In the records, find every line with the word "that" and copy it out.

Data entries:
-------------------------

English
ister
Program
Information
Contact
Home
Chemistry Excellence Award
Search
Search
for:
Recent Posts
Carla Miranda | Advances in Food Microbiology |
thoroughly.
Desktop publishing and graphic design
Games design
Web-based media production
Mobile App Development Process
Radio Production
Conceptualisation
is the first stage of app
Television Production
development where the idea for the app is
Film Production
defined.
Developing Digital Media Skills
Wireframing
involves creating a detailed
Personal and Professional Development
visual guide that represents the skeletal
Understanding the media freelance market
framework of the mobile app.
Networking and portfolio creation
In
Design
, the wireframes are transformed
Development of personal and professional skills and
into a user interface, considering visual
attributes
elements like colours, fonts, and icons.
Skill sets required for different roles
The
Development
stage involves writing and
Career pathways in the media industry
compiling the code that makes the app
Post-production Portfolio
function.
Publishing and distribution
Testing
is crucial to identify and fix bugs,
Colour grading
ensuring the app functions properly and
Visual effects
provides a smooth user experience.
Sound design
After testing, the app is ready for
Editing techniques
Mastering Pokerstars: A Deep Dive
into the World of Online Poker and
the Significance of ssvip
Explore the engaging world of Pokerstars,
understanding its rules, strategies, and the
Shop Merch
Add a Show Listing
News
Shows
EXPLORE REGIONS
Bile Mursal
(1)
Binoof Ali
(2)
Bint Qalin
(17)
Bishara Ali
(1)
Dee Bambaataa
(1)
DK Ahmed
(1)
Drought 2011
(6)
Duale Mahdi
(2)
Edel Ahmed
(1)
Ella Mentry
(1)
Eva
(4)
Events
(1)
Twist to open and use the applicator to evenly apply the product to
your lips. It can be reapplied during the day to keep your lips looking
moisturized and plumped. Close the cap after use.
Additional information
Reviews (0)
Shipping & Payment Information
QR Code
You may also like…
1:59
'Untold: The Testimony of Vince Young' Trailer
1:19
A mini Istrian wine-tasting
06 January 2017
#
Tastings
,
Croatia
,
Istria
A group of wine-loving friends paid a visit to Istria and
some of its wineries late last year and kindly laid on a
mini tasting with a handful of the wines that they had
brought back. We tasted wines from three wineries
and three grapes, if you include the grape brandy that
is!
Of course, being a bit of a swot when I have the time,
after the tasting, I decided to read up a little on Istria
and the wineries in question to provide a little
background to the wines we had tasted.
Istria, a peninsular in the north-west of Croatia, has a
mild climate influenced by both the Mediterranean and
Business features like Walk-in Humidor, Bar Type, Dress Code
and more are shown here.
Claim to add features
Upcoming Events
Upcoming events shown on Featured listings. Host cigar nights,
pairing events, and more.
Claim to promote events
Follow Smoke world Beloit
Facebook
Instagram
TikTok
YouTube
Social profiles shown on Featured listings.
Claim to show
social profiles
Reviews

-------------------------

# [Answer for the task]
visual guide that represents the skeletal
compiling the code that makes the app
mini tasting with a handful of the wines that they had
and three grapes, if you include the grape brandy that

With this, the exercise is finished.